A three-person crew successfully reached the International Space Station on Wednesday aboard a Russian rocket after the fastest ever journey from Earth of just over three hours.
The Soyuz MS-17 spacecraft with Russian cosmonauts Sergei Ryzhikov and Sergei Kud-Sverchkov and US astronaut Kathleen Rubins docked to the Rassvet module of the ISS at 11:48 a.m. Moscow time.
Typically it takes about six hours for a Soyuz spacecraft to chase down the International Space Station, and the Soyuz must complete about four orbits around the Earth.
But the Soyuz MS-17 made it in only two orbits, making it the first crewed Soyuz spacecraft to try the “fast-track” rendezvous method.

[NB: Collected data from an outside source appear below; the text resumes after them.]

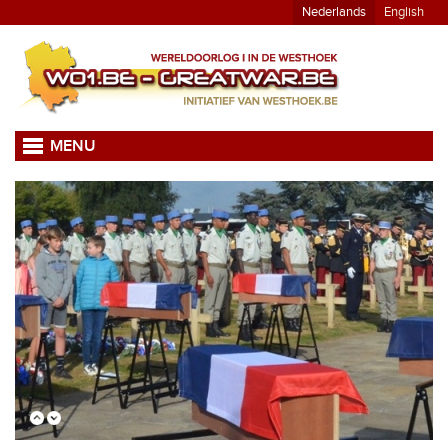
Nederlands
English
MENU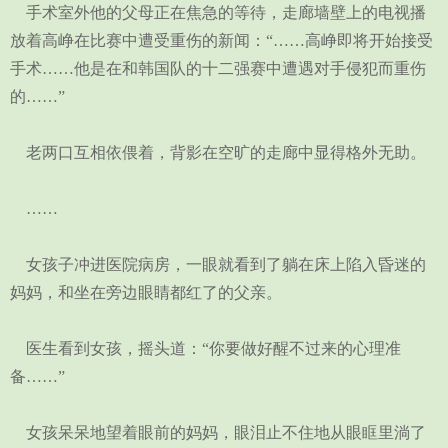
手术室外他的父母正在焦急的等待，走廊墙壁上的电视播
放着高峥在比赛中遭受重伤的新闻：“……高峥即将开始接受
手术……他是在和韩国队的十二强赛中遭遇对手侵犯而重伤
的……”
老两口互相依偎着，背影在空旷的走廊中显得格外无助。
……
女孩子冲进医院病房，一眼就看到了躺在床上陷入昏迷的
妈妈，和坐在旁边眼睛都红了的父亲。
医生看到女孩，摇头道：“你要做好醒不过来的心理准
备……”
女孩呆呆地望着眼前的妈妈，眼泪止不住地从眼眶里淌了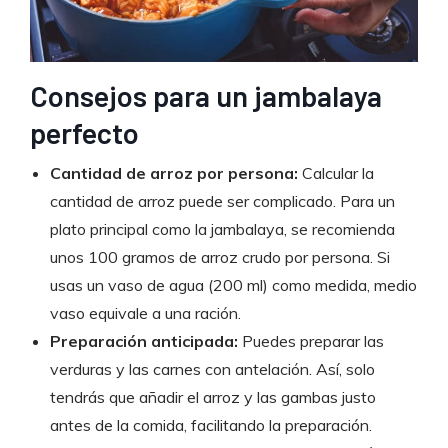
Consejos para un jambalaya
perfecto
Cantidad de arroz por persona:
Calcular la
cantidad de arroz puede ser complicado. Para un
plato principal como la jambalaya, se recomienda
unos 100 gramos de arroz crudo por persona. Si
usas un vaso de agua (200 ml) como medida, medio
vaso equivale a una ración.
Preparación anticipada:
Puedes preparar las
verduras y las carnes con antelación. Así, solo
tendrás que añadir el arroz y las gambas justo
antes de la comida, facilitando la preparación.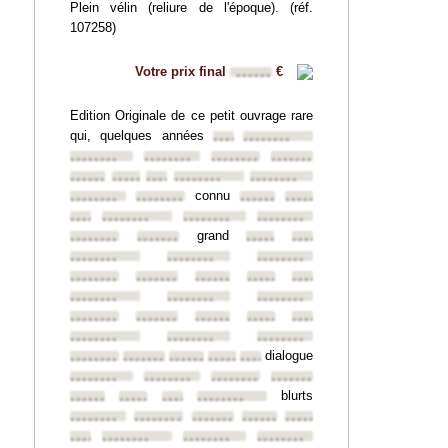
Plein vélin (reliure de l'époque). (réf.
107258)
Votre prix final
€
••••••
Edition Originale de ce petit ouvrage rare
qui, quelques années
••••••••
••••••••
••••••••
••••••••
••••••••
••••••••
••••••••
••••••••
••••••••
••••••••
••••••••
connu
••••••••
••••••••
••••••••
••••••••
••••••••
••••••••
••••••••
••••••••
grand
••••••••
••••••••
••••••••
••••••••
••••••••
••••••••
••••••••
••••••••
••••••••
••••••••
••••••••
••••••••
••••••••
••••••••
••••••••
••••••••
••••••••
••••••••
••••••••
••••••••
••••••••
••••••••
••••••••
dialogue
••••••••
••••••••
••••••••
••••••••
••••••••
••••••••
••••••••
••••••••
••••••••
blurts
••••••••
••••••••
••••••••
••••••••
••••••••
••••••••
••••••••
••••••••
••••••••
••••••••
••••••••
••••••••
••••••••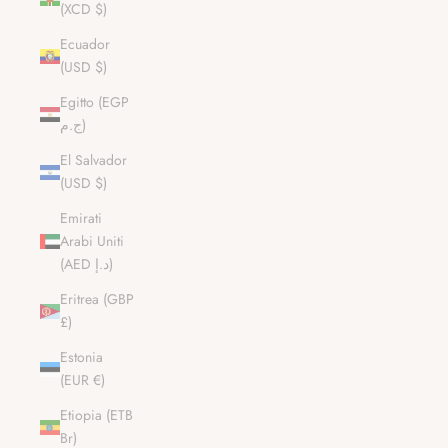
(XCD $)
Ecuador
(USD $)
Egitto (EGP
ج.م)
El Salvador
(USD $)
Emirati
Arabi Uniti
(AED د.إ)
Eritrea (GBP
£)
Estonia
(EUR €)
Etiopia (ETB
Br)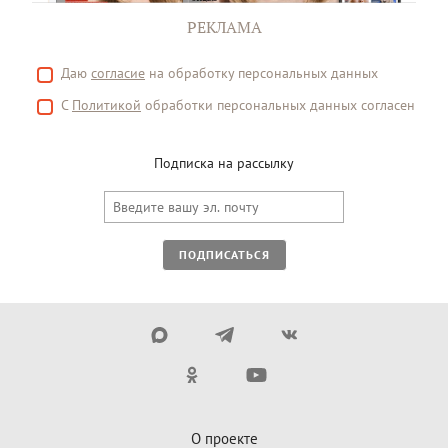
РЕКЛАМА
Даю
согласие
на обработку персональных данных
С
Политикой
обработки персональных данных согласен
Подписка на рассылку
ПОДПИСАТЬСЯ
О проекте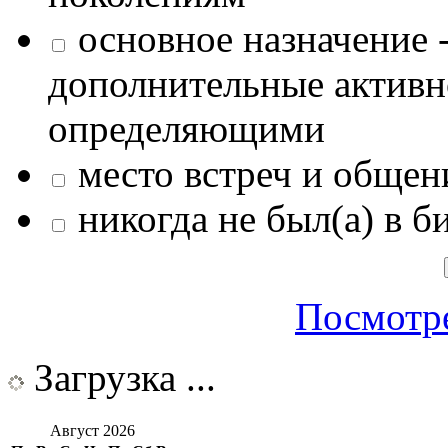
основное назначение -
дополнительные активн
определяющими
место встреч и общен
никогда не был(а) в б
Посмотре
Загрузка ...
Август 2026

By coincidence, the rocket launched on Rubins’ birthday (she turned 42), prompting congratulations from Russian flight controllers at the Roscosmos agency’s Mission Control.
The mission of the Soyuz space craft carrying two Russian cosmonauts and one NASA astronaut was of immense importance to Russia’s space agency Roscosmos, coming as the SpaceX programme relaunches crewed spaceflight from the United States and ignites fresh talk of a space race between the two countries.
Now the orbital outpost’s crew will check the air tightness of the docking, following which the air pressure will be leveled off between the manned spacecraft and the ISS.